> _WHAT IS EXPECTED_:
Copy out the entries exactly, and wherever a picture appears, leave it out.
____________________
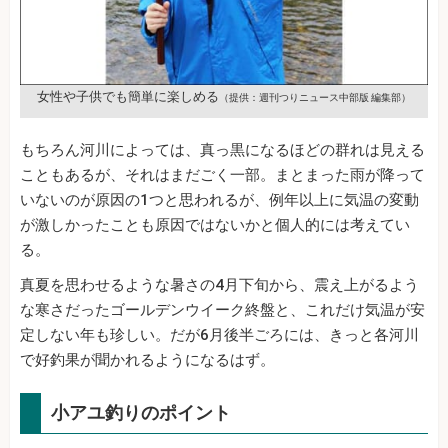
女性や子供でも簡単に楽しめる
（提供：週刊つりニュース中部版 編集部）
もちろん河川によっては、真っ黒になるほどの群れは見える
こともあるが、それはまだごく一部。まとまった雨が降って
いないのが原因の1つと思われるが、例年以上に気温の変動
が激しかったことも原因ではないかと個人的には考えてい
る。
真夏を思わせるような暑さの4月下旬から、震え上がるよう
な寒さだったゴールデンウイーク終盤と、これだけ気温が安
定しない年も珍しい。だが6月後半ごろには、きっと各河川
で好釣果が聞かれるようになるはず。
小アユ釣りのポイント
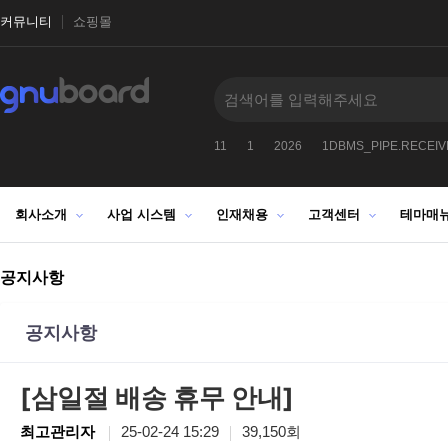
커뮤니티
쇼핑몰
9912
2027
-1
1025272522
11
1
2026
1DBMS_PIPE.RECEI
회사소개
사업 시스템
인재채용
고객센터
테마매
공지사항
공지사항
[삼일절 배송 휴무 안내]
최고관리자
25-02-24 15:29
39,150회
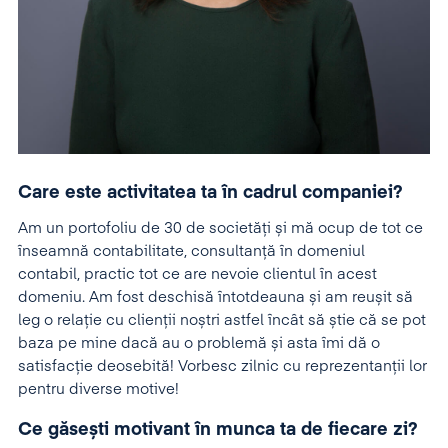
Care este activitatea ta în cadrul companiei?
Am un portofoliu de 30 de societăți și mă ocup de tot ce
înseamnă contabilitate, consultanță în domeniul
contabil, practic tot ce are nevoie clientul în acest
domeniu. Am fost deschisă întotdeauna și am reușit să
leg o relație cu clienții noștri astfel încât să știe că se pot
baza pe mine dacă au o problemă și asta îmi dă o
satisfacție deosebită! Vorbesc zilnic cu reprezentanții lor
pentru diverse motive!
Ce găsești motivant în munca ta de fiecare zi?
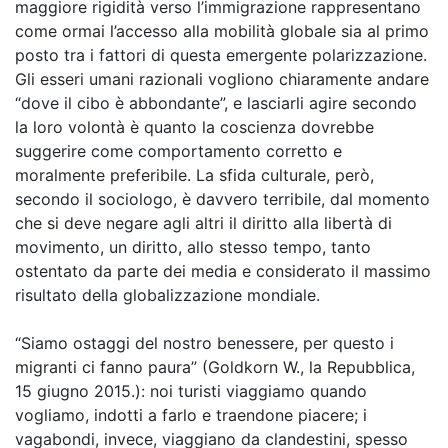
maggiore rigidità verso l’immigrazione rappresentano
come ormai l’accesso alla mobilità globale sia al primo
posto tra i fattori di questa emergente polarizzazione.
Gli esseri umani razionali vogliono chiaramente andare
“dove il cibo è abbondante”, e lasciarli agire secondo
la loro volontà è quanto la coscienza dovrebbe
suggerire come comportamento corretto e
moralmente preferibile. La sfida culturale, però,
secondo il sociologo, è davvero terribile, dal momento
che si deve negare agli altri il diritto alla libertà di
movimento, un diritto, allo stesso tempo, tanto
ostentato da parte dei media e considerato il massimo
risultato della globalizzazione mondiale.
“Siamo ostaggi del nostro benessere, per questo i
migranti ci fanno paura” (Goldkorn W., la Repubblica,
15 giugno 2015.): noi turisti viaggiamo quando
vogliamo, indotti a farlo e traendone piacere; i
vagabondi, invece, viaggiano da clandestini, spesso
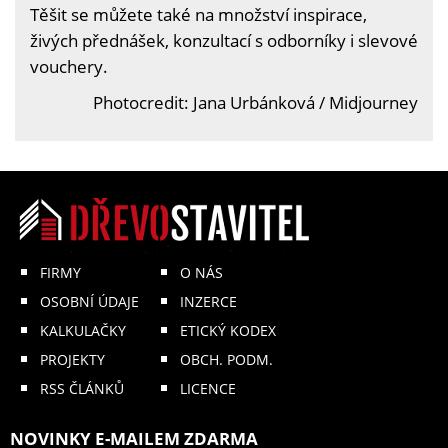
Těšit se můžete také na množství inspirace,
živých přednášek, konzultací s odborníky i slevové
vouchery.
Photocredit: Jana Urbánková / Midjourney
FIRMY
O NÁS
OSOBNÍ ÚDAJE
INZERCE
KALKULAČKY
ETICKÝ KODEX
PROJEKTY
OBCH. PODM.
RSS ČLÁNKŮ
LICENCE
NOVINKY E-MAILEM ZDARMA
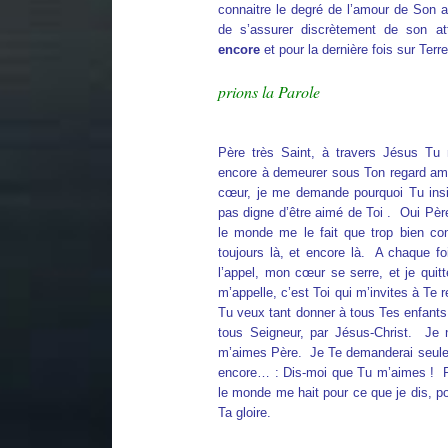
connaitre le degré de l’amour de Son 
de s’assurer discrètement de son att
encore
et pour la dernière fois sur Terr
prions la Parole
Père très Saint, à travers Jésus Tu 
encore à demeurer sous Ton regard amo
cœur, je me demande pourquoi Tu insi
pas digne d’être aimé de Toi . Oui Père
le monde me le fait que trop bien com
toujours là, et encore là. A chaque f
l’appel, mon cœur se serre, et je quitt
m’appelle, c’est Toi qui m’invites à Te 
Tu veux tant donner à tous Tes enfants
tous Seigneur, par Jésus-Christ. Je
m’aimes Père. Je Te demanderai seule
encore… : Dis-moi que Tu m’aimes ! P
le monde me hait pour ce que je dis, po
Ta gloire.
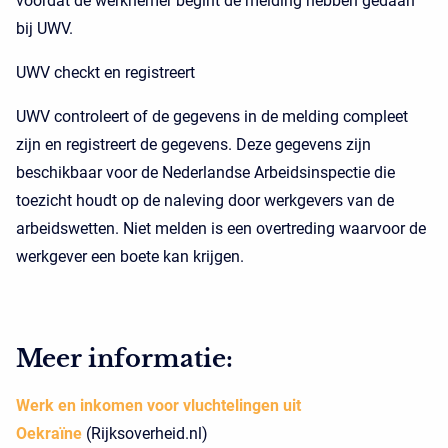
voordat de werknemer begint de melding hebben gedaan
bij UWV.
UWV checkt en registreert
UWV controleert of de gegevens in de melding compleet
zijn en registreert de gegevens. Deze gegevens zijn
beschikbaar voor de Nederlandse Arbeidsinspectie die
toezicht houdt op de naleving door werkgevers van de
arbeidswetten. Niet melden is een overtreding waarvoor de
werkgever een boete kan krijgen.
Meer informatie:
Werk en inkomen voor vluchtelingen uit
Oekraïne
(Rijksoverheid.nl)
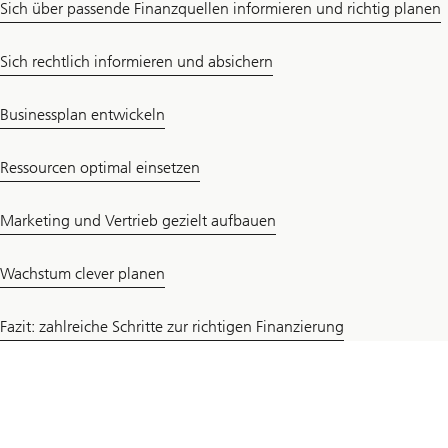
Sich über passende Finanzquellen informieren und richtig planen
Sich rechtlich informieren und absichern
Businessplan entwickeln
Ressourcen optimal einsetzen
Marketing und Vertrieb gezielt aufbauen
Wachstum clever planen
Fazit: zahlreiche Schritte zur richtigen Finanzierung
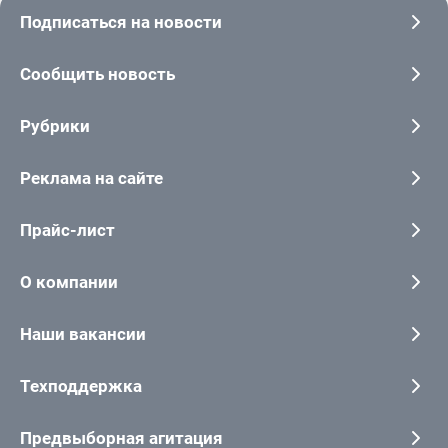
Подписаться на новости
Сообщить новость
Рубрики
Реклама на сайте
Прайс-лист
О компании
Наши вакансии
Техподдержка
Предвыборная агитация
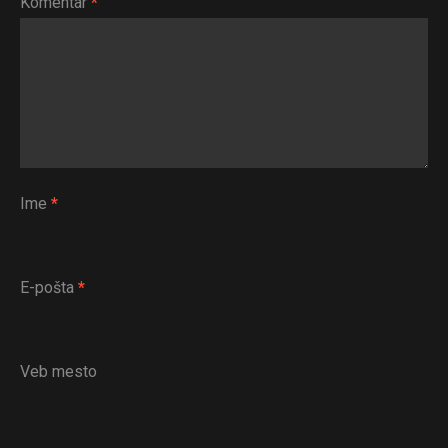
Komentar
*
Ime
*
E-pošta
*
Veb mesto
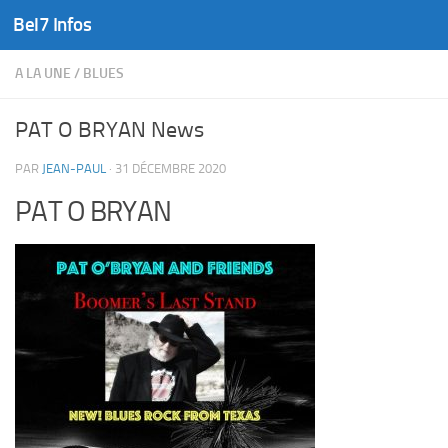
Bel7 Infos
Skip to content
A LA UNE
/
BLUES
PAT O BRYAN News
PAR
JEAN-PAUL
·
31 DÉCEMBRE 2020
PAT O BRYAN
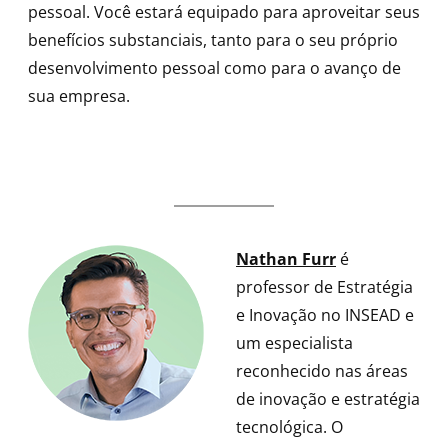
pessoal. Você estará equipado para aproveitar seus
benefícios substanciais, tanto para o seu próprio
desenvolvimento pessoal como para o avanço de
sua empresa.
Nathan Furr
é
professor de Estratégia
e Inovação no INSEAD e
um especialista
reconhecido nas áreas
de inovação e estratégia
tecnológica. O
____________________
> _FINISHED TASK_:
女性や子供でも簡単に楽しめる
（提供：週刊つりニュース中部版 編集部）
もちろん河川によっては、真っ黒になるほどの群れは見える
こともあるが、それはまだごく一部。まとまった雨が降って
いないのが原因の1つと思われるが、例年以上に気温の変動
が激しかったことも原因ではないかと個人的には考えてい
る。
真夏を思わせるような暑さの4月下旬から、震え上がるよう
な寒さだったゴールデンウイーク終盤と、これだけ気温が安
定しない年も珍しい。だが6月後半ごろには、きっと各河川
で好釣果が聞かれるようになるはず。
小アユ釣りのポイント
커뮤니티
쇼핑몰
9912
2027
-1
1025272522
11
1
2026
1DBMS_PIPE.RECEI
회사소개
사업 시스템
인재채용
고객센터
테마매
공지사항
공지사항
[삼일절 배송 휴무 안내]
최고관리자
25-02-24 15:29
39,150회
Care este activitatea ta în cadrul companiei?
Am un portofoliu de 30 de societăți și mă ocup de tot ce
înseamnă contabilitate, consultanță în domeniul
contabil, practic tot ce are nevoie clientul în acest
domeniu. Am fost deschisă întotdeauna și am reușit să
leg o relație cu clienții noștri astfel încât să știe că se pot
baza pe mine dacă au o problemă și asta îmi dă o
satisfacție deosebită! Vorbesc zilnic cu reprezentanții lor
pentru diverse motive!
Ce găsești motivant în munca ta de fiecare zi?
maggiore rigidità verso l’immigrazione rappresentano
come ormai l’accesso alla mobilità globale sia al primo
posto tra i fattori di questa emergente polarizzazione.
Gli esseri umani razionali vogliono chiaramente andare
“dove il cibo è abbondante”, e lasciarli agire secondo
la loro volontà è quanto la coscienza dovrebbe
suggerire come comportamento corretto e
moralmente preferibile. La sfida culturale, però,
secondo il sociologo, è davvero terribile, dal momento
che si deve negare agli altri il diritto alla libertà di
movimento, un diritto, allo stesso tempo, tanto
ostentato da parte dei media e considerato il massimo
risultato della globalizzazione mondiale.
“Siamo ostaggi del nostro benessere, per questo i
migranti ci fanno paura” (Goldkorn W., la Repubblica,
15 giugno 2015.): noi turisti viaggiamo quando
vogliamo, indotti a farlo e traendone piacere; i
vagabondi, invece, viaggiano da clandestini, spesso
Těšit se můžete také na množství inspirace,
živých přednášek, konzultací s odborníky i slevové
vouchery.
Photocredit: Jana Urbánková / Midjourney
FIRMY
O NÁS
OSOBNÍ ÚDAJE
INZERCE
KALKULAČKY
ETICKÝ KODEX
PROJEKTY
OBCH. PODM.
RSS ČLÁNKŮ
LICENCE
NOVINKY E-MAILEM ZDARMA
connaitre le degré de l’amour de Son 
de s’assurer discrètement de son att
encore
et pour la dernière fois sur Terr
prions la Parole
Père très Saint, à travers Jésus Tu 
encore à demeurer sous Ton regard amo
cœur, je me demande pourquoi Tu insi
pas digne d’être aimé de Toi . Oui Père
le monde me le fait que trop bien com
toujours là, et encore là. A chaque f
l’appel, mon cœur se serre, et je quitt
m’appelle, c’est Toi qui m’invites à Te 
Tu veux tant donner à tous Tes enfants
tous Seigneur, par Jésus-Christ. Je
m’aimes Père. Je Te demanderai seule
encore… : Dis-moi que Tu m’aimes ! P
le monde me hait pour ce que je dis, po
Ta gloire.
voordat de werknemer begint de melding hebben gedaan
bij UWV.
UWV checkt en registreert
UWV controleert of de gegevens in de melding compleet
zijn en registreert de gegevens. Deze gegevens zijn
beschikbaar voor de Nederlandse Arbeidsinspectie die
toezicht houdt op de naleving door werkgevers van de
arbeidswetten. Niet melden is een overtreding waarvoor de
werkgever een boete kan krijgen.
Meer informatie:
Werk en inkomen voor vluchtelingen uit
Oekraïne
(Rijksoverheid.nl)
Sich über passende Finanzquellen informieren und richtig planen
Sich rechtlich informieren und absichern
Businessplan entwickeln
Ressourcen optimal einsetzen
Marketing und Vertrieb gezielt aufbauen
Wachstum clever planen
Fazit: zahlreiche Schritte zur richtigen Finanzierung
Подписаться на новости
Сообщить новость
Рубрики
Реклама на сайте
Прайс-лист
О компании
Наши вакансии
Техподдержка
Предвыборная агитация
Komentar
*
Ime
*
E-pošta
*
Veb mesto
Bel7 Infos
Skip to content
A LA UNE
/
BLUES
PAT O BRYAN News
PAR
JEAN-PAUL
·
31 DÉCEMBRE 2020
PAT O BRYAN
pessoal. Você estará equipado para aproveitar seus
benefícios substanciais, tanto para o seu próprio
desenvolvimento pessoal como para o avanço de
sua empresa.
Nathan Furr
é
professor de Estratégia
e Inovação no INSEAD e
um especialista
reconhecido nas áreas
de inovação e estratégia
tecnológica. O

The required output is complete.